The old manuscript was placed in the tree by its author, a young Spanish boy from decades earlier who is mysteriously connected to events taking place in the present-day narrative. The movie jumps back & forth between the two stories, with both the boy and the girl being terrorized by the monster, and it is not until the telegraphed twist-ending that it all makes sense, and I’m not certain it does even then.
It isn’t until the movie is over that I realized the Spanish-speaking kid who wrote the original “Hollow Face” story wrote it in English. It’s fine that this child is bilingual, but why is he speaking Spanish and writing in English? It seems like the only purpose for this is to allow for the young English girl to be able to read the document years later – and to force the English audience to read subtitles for half the movie? Maybe I missed something here, or maybe I’m making a monster out of a mouse, but I feel this is a huge film faux pas, as this piece of parchment is the key to the entire plot.The acting here is fine given the context and the material they are working with, and especially Ella Purnell as Mia does a very good job making the best of an awkward role. There are a few creepy scenes and a couple of slight scares in this film, but these happen before the monster is ever seen. After “Hollow Face” is revealed any fear quickly turns to laughter and let’s face it, a guy in a hoodie, with or without a face, is not that scary (unless your name is George Zimmerman), and the special effects make him downright laughable.
This film was directed by Juan Carlos Fresnadillo (28 Weeks Later) who is also currently attached to BioShock and the Highlander reboot. For me, that attachment is scarier than his current film as I’m looking forward to both of those upcoming movies and if Intruders is an indication of Mr. Fresnadillo cinematic prowess, then these future films could have many troubles.
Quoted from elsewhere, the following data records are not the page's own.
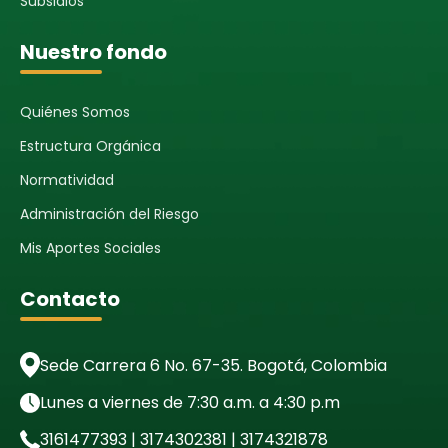
Subsidios
Nuestro fondo
Quiénes Somos
Estructura Orgánica
Normatividad
Administración del Riesgo
Mis Aportes Sociales
Contacto
Sede Carrera 6 No. 67-35. Bogotá, Colombia
Lunes a viernes de 7:30 a.m. a 4:30 p.m
3161477393 | 3174302381 | 3174321878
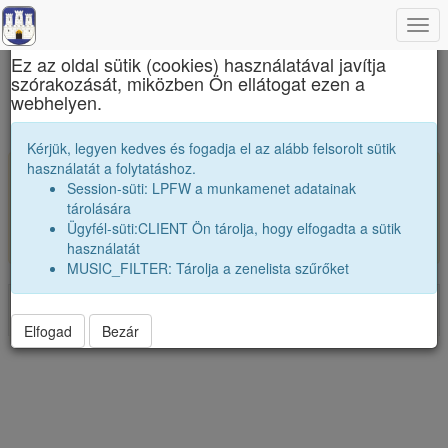
Togg
×
navi
Ez az oldal sütik (cookies) használatával javítja
szórakozását, miközben Ön ellátogat ezen a
Erdélyi liceumok gimnáziumok kollégiumok
webhelyen.
Találatok a véndiákok adatbankjában
Kérjük, legyen kedves és fogadja el az alább felsorolt sütik
használatát a folytatáshoz.
Ezeknek az adatoknak a megtekintése csak
Session-süti: LPFW a munkamenet adatainak
bejelentkezett látogatok részére lehetséges.
tárolására
Jelentkezz be! Ez az oldal nagyon jó, informativ,
Ügyfél-süti:CLIENT Ön tárolja, hogy elfogadta a sütik
barátságos, zenés, játékos, ingyenes és reklámmentes!
használatát
MUSIC_FILTER: Tárolja a zenelista szűrőket
Impresszum
Adatvédelmi nyilatkozat
Vers:2026.06.23
Elfogad
Bezár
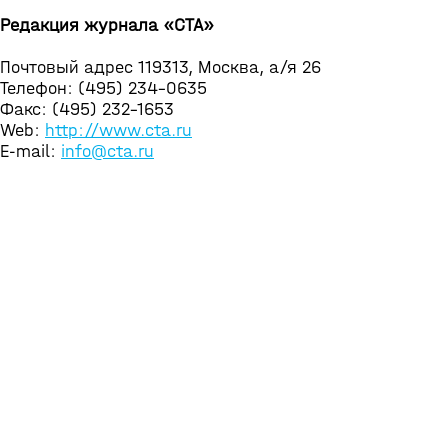
Редакция журнала «СТА»
Почтовый адрес 119313, Москва, а/я 26
Телефон: (495) 234-0635
Факс: (495) 232-1653
Web:
http://www.cta.ru
E-mail:
info@cta.ru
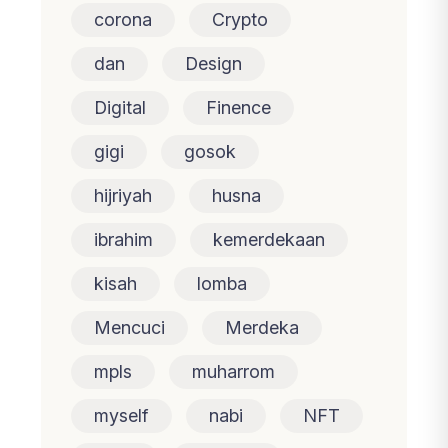
corona
Crypto
dan
Design
Digital
Finence
gigi
gosok
hijriyah
husna
ibrahim
kemerdekaan
kisah
lomba
Mencuci
Merdeka
mpls
muharrom
myself
nabi
NFT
I’m guessing most of the budget for this film went into Clive Owen’s pocket (who does a mediocre job at best) as it certainly wasn’t spent on special effects or any type of sensible screenplay storyline. Intruders tries to introduce a new monster to the film world in a thoughtfully classic manner, but they didn’t have the budget or talent to pull it off, and the result is a movie that is both pretentious and preposterous.